## [Exercise brief]
Exactly as written, output each of the lines below, with no images.
------ Stored data ------
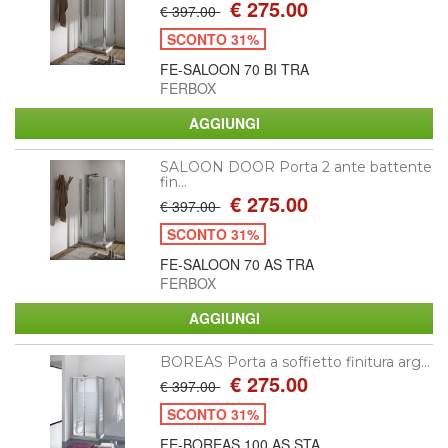
€ 275.00
€ 397.00
SCONTO 31%
FE-SALOON 70 BI TRA
FERBOX
SALOON DOOR Porta 2 ante battente
fin...
€ 275.00
€ 397.00
SCONTO 31%
FE-SALOON 70 AS TRA
FERBOX
BOREAS Porta a soffietto finitura arg...
€ 275.00
€ 397.00
SCONTO 31%
FE-BOREAS 100 AS STA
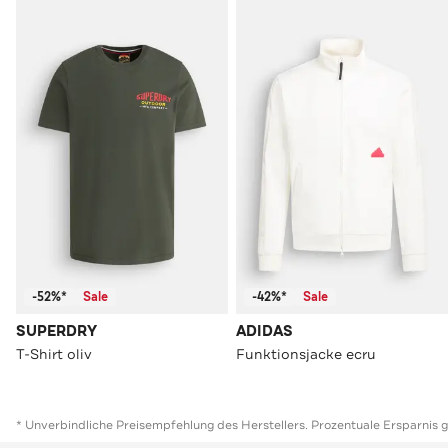
-52%*
Sale
-42%*
Sale
SUPERDRY
ADIDAS
T-Shirt oliv
Funktionsjacke ecru
* Unverbindliche Preisempfehlung des Herstellers. Prozentuale Ersparnis 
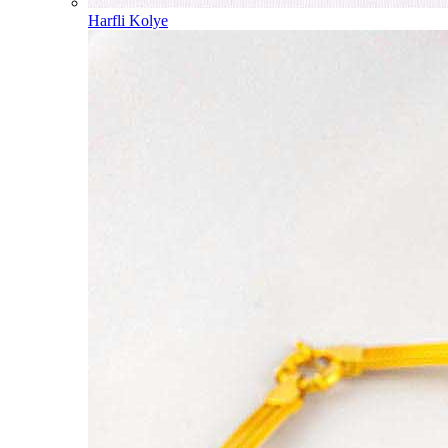
Harfli Kolye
------
## [Worked solution]
€ 275.00
€ 397.00
SCONTO 31%
FE-SALOON 70 BI TRA
FERBOX
SALOON DOOR Porta 2 ante battente
fin...
€ 275.00
€ 397.00
SCONTO 31%
FE-SALOON 70 AS TRA
FERBOX
BOREAS Porta a soffietto finitura arg...
€ 275.00
€ 397.00
SCONTO 31%
FE-BOREAS 100 AS STA
-52%*
Sale
-42%*
Sale
SUPERDRY
ADIDAS
T-Shirt oliv
Funktionsjacke ecru
* Unverbindliche Preisempfehlung des Herstellers. Prozentuale Ersparnis 
Harfli Kolye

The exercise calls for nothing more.